Why Women in Comedy Should Be Your Role Models

This past weekend I traveled to the Women’s March in DC. In the spirit of the monumental day, I’ve been thinking about the different kind of women I find to be strong and inspiring.

Women in comedy, specifically those in stand-up, belong in that group. 

Women in comedy have the most intimidating job in the world. Aside from working in a male-dominated field, the grind is relentless and expectations are always high. Imagine standing in front of a room full of strangers and having to make them laugh. And of course, keep in mind, it’s always harder to make people laugh when they’ve been told to expect to laugh. 

Relatability and humility are where I think most comedians succeed in connecting with their audiences. Adopting their carefree mindset could benefit women everywhere.

On men

I recently listened to an encore episode of Buzzfeed’s Another Round podcast featuring an interview with Margaret Cho. During the candid conversation that covered everything from race and sex to smoking with Snoop Dogg, Cho dropped this golden nugget:

“There’s a certain kind of woman who becomes a comedian and that’s the kind of woman, in general, who does not care at all about men,” Cho explained. “Because we don’t care … that in itself is such a feminist act that it’s very offputting to heterosexual males. Because by the nature of society and how we’re supposed to act and socialize, it’s a very aggressive act to take the mic.”

Aggressive and powerful. Performing stand-up comedy involves exposing your flaws, weaknesses, and secrets. For women, not caring what other’s (especially men) think about any of our personal truths is power.

On embracing change

Ali Wong is a writer and comedian that exudes self-confidence and is all around #goals. It’s worth watching Wong’s hilarious Netflix stand-up special, Baby Cobra, which she filmed while seven months pregnant.

Pregnancy is not something often seen in comedy. Often, women in stand-up who do become pregnant step away from the spotlight, which Wong discusses in her special.

In an interview with Elle magazine, she describes how her pregnancy actually contributed to her success:

“When you’re pregnant, you’re hungry, tired, and fat, so you have this ‘I don’t give a fuck’ attitude that lends itself really well to performance. You let go of all dignity and shame, and it’s beautiful.”

Just before taping Baby Cobra, tickets for a show that she headlined in her hometown of San Francisco were selling so poorly that the venue owners put them up for sale on Groupon. Post-special, the club sold out five of her shows in minutes.

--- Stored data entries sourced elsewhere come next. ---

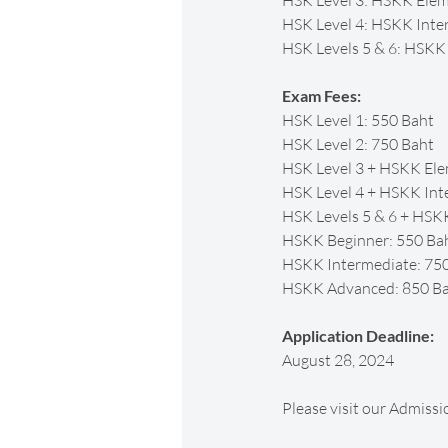
HSK Level 3: HSKK Ele
HSK Level 4: HSKK Inte
HSK Levels 5 & 6: HSK
Exam Fees:
HSK Level 1: 550 Baht
HSK Level 2: 750 Baht
HSK Level 3 + HSKK Ele
HSK Level 4 + HSKK Int
HSK Levels 5 & 6 + HSK
HSKK Beginner: 550 Ba
HSKK Intermediate: 75
HSKK Advanced: 850 B
Application Deadline:
August 28, 2024
Please visit our Admissi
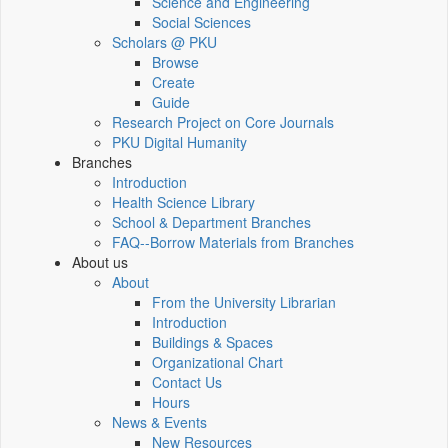
Science and Engineering
Social Sciences
Scholars @ PKU
Browse
Create
Guide
Research Project on Core Journals
PKU Digital Humanity
Branches
Introduction
Health Science Library
School & Department Branches
FAQ--Borrow Materials from Branches
About us
About
From the University Librarian
Introduction
Buildings & Spaces
Organizational Chart
Contact Us
Hours
News & Events
New Resources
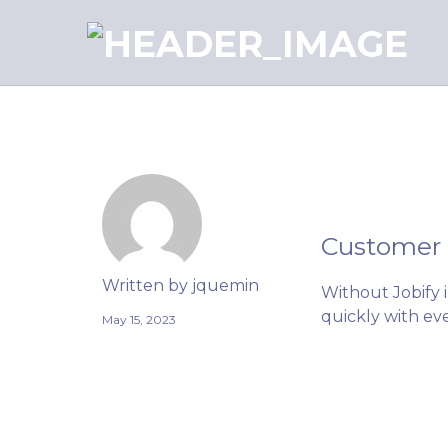
J
Customer
Written by
jquemin
Without Jobify 
quickly with eve
May 15, 2023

Look at the power of leaning into life’s changes and making them work for you!

On relentlessly pursuing your passions

The first time I watched Joan River’s documentary A Piece of Work, I was wowed by her drive and determination. Even into her later days when she was already a certified icon, slowing down was never an option for her.

Joan has overcome canceled shows, being publicly shunned by former mentor Johnny Carson, bankruptcy, a husband who committed suicide and constant mocking from the media. Still, she pursued her passion, which resulted in an iconic career that lasted until the day she died at 81 years old.

How could you not be inspired to continue to push through any and all of your setbacks?

On coping with life’s lemons

Rivers said that whenever she gets on stage, she feels rage for every woman on the planet – and it’s that rage that fuels her comedy.

“As comedians, we are all laughing because life is so horrible,” she revealed in a 2014 Telegraph interview. “Life is so difficult and I cope with it by making jokes about absolutely everything… You have two choices: laugh or die.”

Simple as that.

And finally… on choosing a life that suits YOU

Loni Love splits her time between daytime talk show The Real and weekends doing stand-up. In an interview with New Yorker Magazine, Loni described her decision to live her life for no one but herself.

“I have an engineering degree, so for eight years, I was an engineer. It was a natural progression for me because my mom taught me to get my education, to get a job, and to get a husband. But I realized that I wasn’t really happy. It was coming close to the point where I was going to be getting married, and that’s when I decided to change what I do. I knew that being a female comic was a hard role. It’s not that women aren’t funny, you just don’t see a lot of women out there because it takes so much to survive being a female comic. If you have a kid, you can’t be on the road every weekend with your kid. I processed all that and I made that choice and I’m happy.”